Data >>
+++

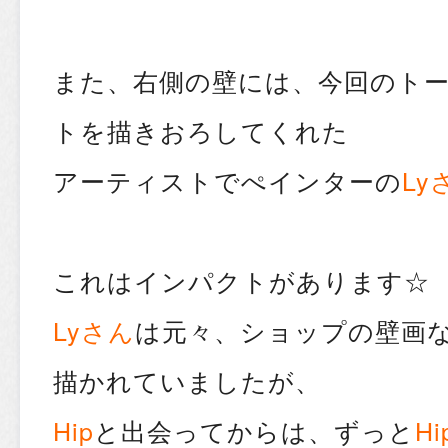
また、右側の壁には、今回のト
トを描きおろしてくれた
アーティストでぺインターの
Ly
これはインパクトがあります☆
Lyさん
は元々、ショップの壁画
描かれていましたが、
Hip
と出会ってからは、ずっと
Hi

+++

Only the lines from the one with "これはインパクトがあります☆" through the final line above should be repeated, each exactly as written.

Problem solution >>
これはインパクトがあります☆
Lyさん
は元々、ショップの壁画
描かれていましたが、
Hip
と出会ってからは、ずっと
Hi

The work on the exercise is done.